YOUR OBJECTIVE = Below are the entries. Transcribe exactly the lines from the one with "[switch] (184, 1296)" through the one with "[listitem] (112, 1273)", ends included, and leave out all others.

GIVEN ENTRIES =

____

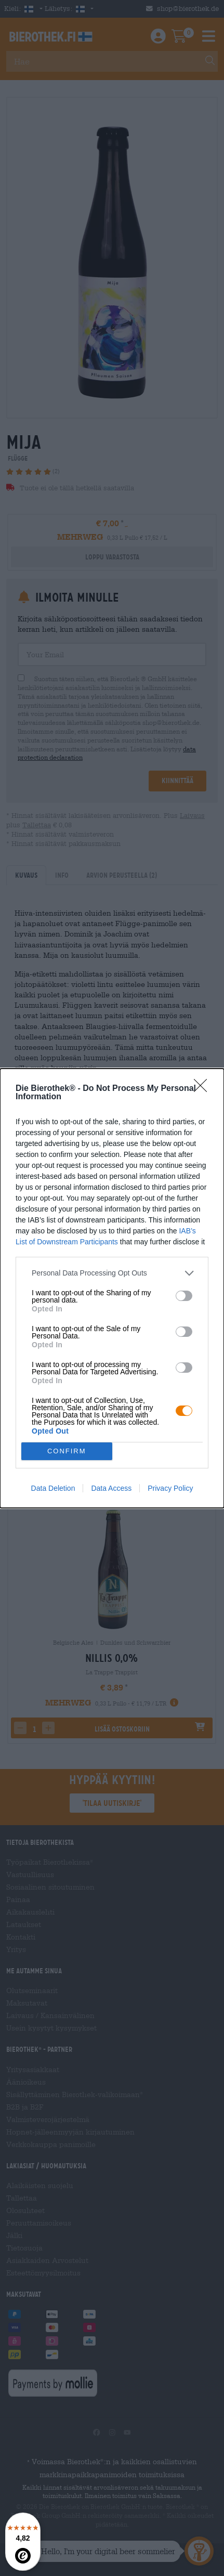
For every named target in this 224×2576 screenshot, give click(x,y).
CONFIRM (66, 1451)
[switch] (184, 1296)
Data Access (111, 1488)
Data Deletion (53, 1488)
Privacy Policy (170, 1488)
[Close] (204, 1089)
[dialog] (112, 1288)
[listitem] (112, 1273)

____

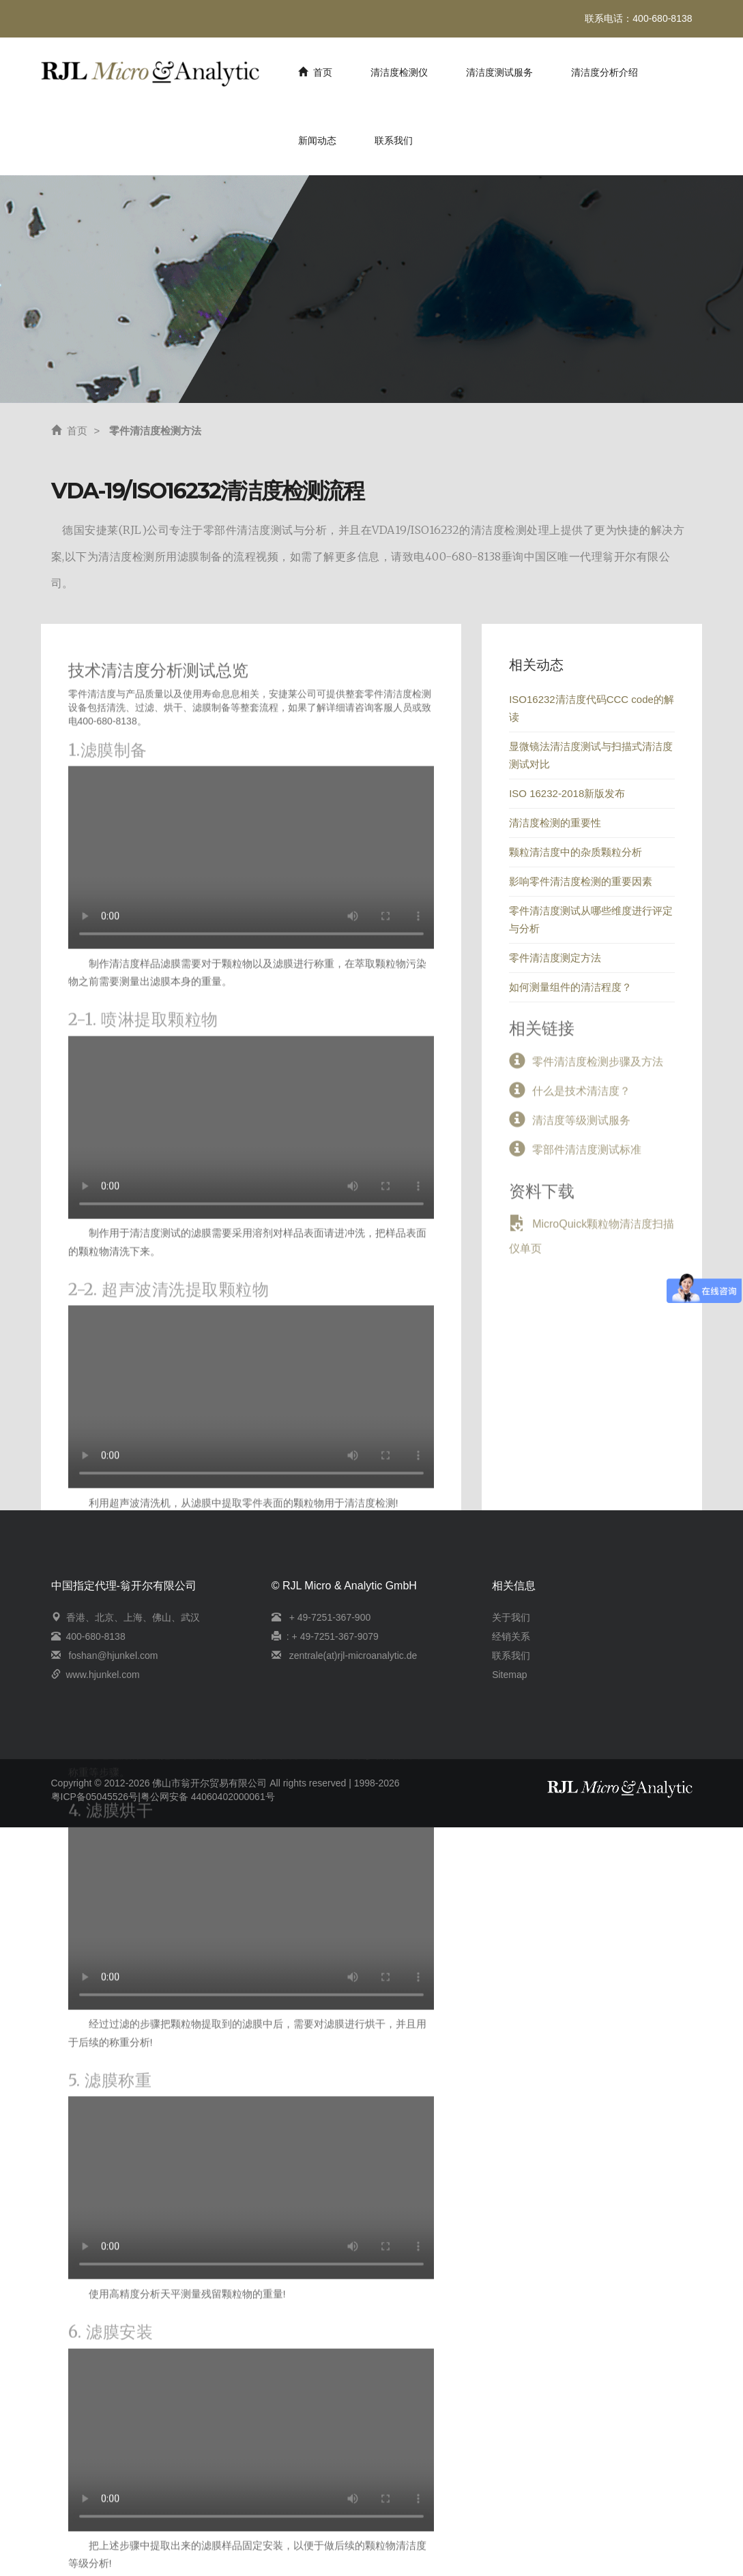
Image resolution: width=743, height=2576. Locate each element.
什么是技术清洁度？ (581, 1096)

____

EXERCISE RESULT =
[switch] (184, 1296)
Data Access (111, 1488)
Data Deletion (53, 1488)
Privacy Policy (170, 1488)
[Close] (204, 1089)
[dialog] (112, 1288)
[listitem] (112, 1273)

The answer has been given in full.